• **TASK DESCRIPTION**:
Starting with the line that holds "1995. 5C160" and stopping after the line that holds "MarTech Breakthrough", repeat the lines below word for word, without the pictures.

• **DATA RECORDS**:
==================================================
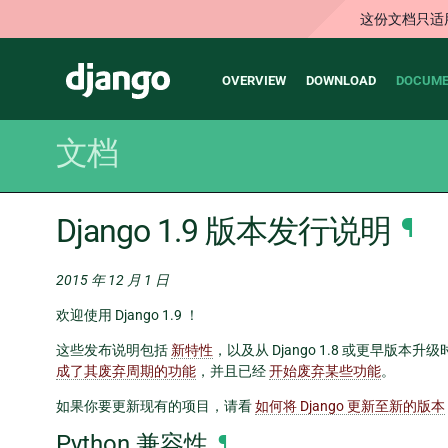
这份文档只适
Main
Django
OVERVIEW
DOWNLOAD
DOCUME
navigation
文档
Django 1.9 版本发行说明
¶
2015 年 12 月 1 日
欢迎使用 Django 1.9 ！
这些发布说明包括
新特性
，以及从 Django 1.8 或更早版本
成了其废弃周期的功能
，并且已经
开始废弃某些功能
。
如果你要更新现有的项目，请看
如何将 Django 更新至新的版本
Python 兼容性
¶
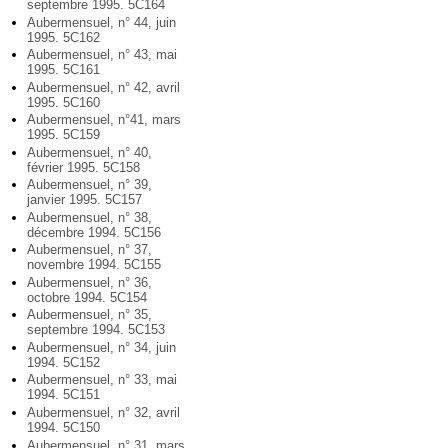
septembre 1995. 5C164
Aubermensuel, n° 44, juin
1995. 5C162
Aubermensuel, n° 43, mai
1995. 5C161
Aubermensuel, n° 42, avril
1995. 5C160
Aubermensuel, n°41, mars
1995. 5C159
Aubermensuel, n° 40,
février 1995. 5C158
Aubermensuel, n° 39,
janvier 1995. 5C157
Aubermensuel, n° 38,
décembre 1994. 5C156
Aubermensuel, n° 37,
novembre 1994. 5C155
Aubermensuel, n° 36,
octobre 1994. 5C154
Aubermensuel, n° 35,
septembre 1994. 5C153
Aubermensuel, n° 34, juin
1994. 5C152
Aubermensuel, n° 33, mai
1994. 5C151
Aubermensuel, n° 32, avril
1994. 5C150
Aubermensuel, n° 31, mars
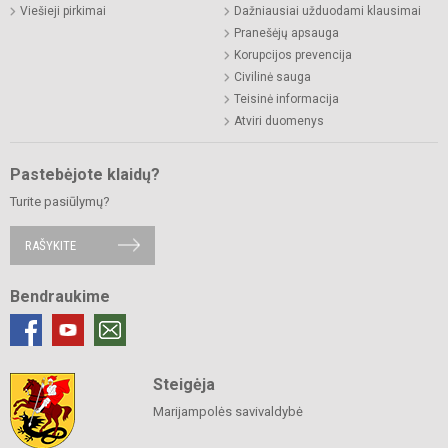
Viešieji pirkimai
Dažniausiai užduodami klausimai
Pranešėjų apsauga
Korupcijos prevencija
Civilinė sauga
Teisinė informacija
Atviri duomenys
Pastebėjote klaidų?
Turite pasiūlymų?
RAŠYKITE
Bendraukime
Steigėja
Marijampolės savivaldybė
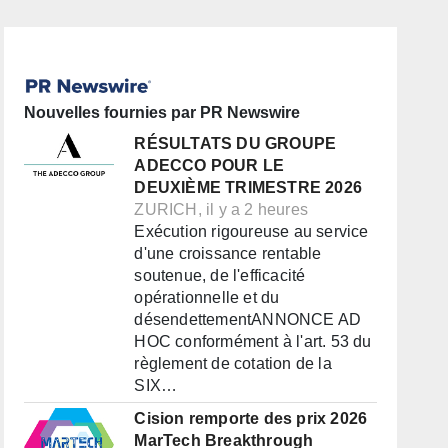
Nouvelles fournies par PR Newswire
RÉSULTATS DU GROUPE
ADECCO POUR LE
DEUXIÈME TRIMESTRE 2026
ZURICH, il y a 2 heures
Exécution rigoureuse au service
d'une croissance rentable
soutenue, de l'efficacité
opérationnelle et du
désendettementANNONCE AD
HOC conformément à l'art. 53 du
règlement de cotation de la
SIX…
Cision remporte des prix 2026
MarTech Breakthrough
==================================================
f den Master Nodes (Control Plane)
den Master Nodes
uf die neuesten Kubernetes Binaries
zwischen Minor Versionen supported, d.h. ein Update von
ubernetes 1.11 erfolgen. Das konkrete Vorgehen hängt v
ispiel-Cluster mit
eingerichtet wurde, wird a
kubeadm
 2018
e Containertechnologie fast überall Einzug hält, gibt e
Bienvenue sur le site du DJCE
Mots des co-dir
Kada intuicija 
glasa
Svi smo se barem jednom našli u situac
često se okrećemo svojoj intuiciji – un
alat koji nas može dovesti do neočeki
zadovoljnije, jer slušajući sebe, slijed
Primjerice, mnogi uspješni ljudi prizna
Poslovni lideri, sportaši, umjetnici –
==================================================
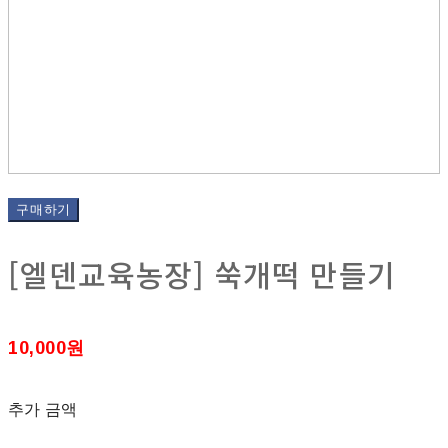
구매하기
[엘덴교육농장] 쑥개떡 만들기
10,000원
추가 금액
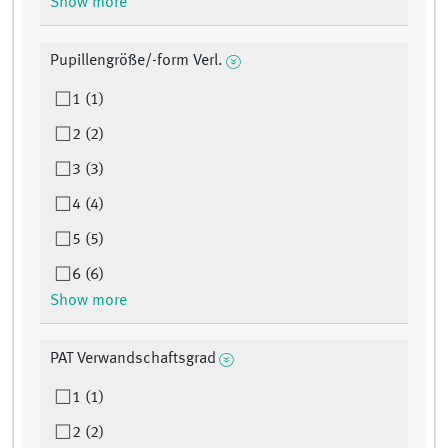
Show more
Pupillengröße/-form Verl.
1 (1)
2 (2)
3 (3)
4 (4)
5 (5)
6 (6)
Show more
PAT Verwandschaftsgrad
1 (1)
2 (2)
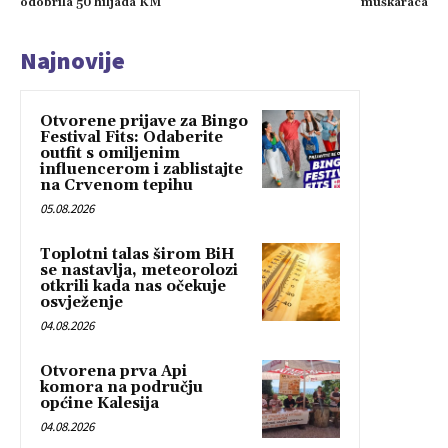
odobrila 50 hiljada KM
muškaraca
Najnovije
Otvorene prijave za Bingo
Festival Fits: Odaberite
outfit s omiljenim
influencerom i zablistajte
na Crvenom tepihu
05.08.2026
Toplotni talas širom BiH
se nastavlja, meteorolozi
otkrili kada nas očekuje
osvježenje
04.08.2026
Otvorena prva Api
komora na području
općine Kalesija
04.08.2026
==================================================
• **REPLY**:
1995. 5C160
Aubermensuel, n°41, mars
1995. 5C159
Aubermensuel, n° 40,
février 1995. 5C158
Aubermensuel, n° 39,
janvier 1995. 5C157
Aubermensuel, n° 38,
décembre 1994. 5C156
Aubermensuel, n° 37,
novembre 1994. 5C155
Aubermensuel, n° 36,
octobre 1994. 5C154
Aubermensuel, n° 35,
septembre 1994. 5C153
Aubermensuel, n° 34, juin
1994. 5C152
Aubermensuel, n° 33, mai
1994. 5C151
Aubermensuel, n° 32, avril
1994. 5C150
Aubermensuel, n° 31, mars
Viešieji pirkimai
Dažniausiai užduodami klausimai
Pranešėjų apsauga
Korupcijos prevencija
Civilinė sauga
Teisinė informacija
Atviri duomenys
Pastebėjote klaidų?
Turite pasiūlymų?
RAŠYKITE
Bendraukime
Steigėja
Marijampolės savivaldybė
Nouvelles fournies par PR Newswire
RÉSULTATS DU GROUPE
ADECCO POUR LE
DEUXIÈME TRIMESTRE 2026
ZURICH, il y a 2 heures
Exécution rigoureuse au service
d'une croissance rentable
soutenue, de l'efficacité
opérationnelle et du
désendettementANNONCE AD
HOC conformément à l'art. 53 du
règlement de cotation de la
SIX…
Cision remporte des prix 2026
MarTech Breakthrough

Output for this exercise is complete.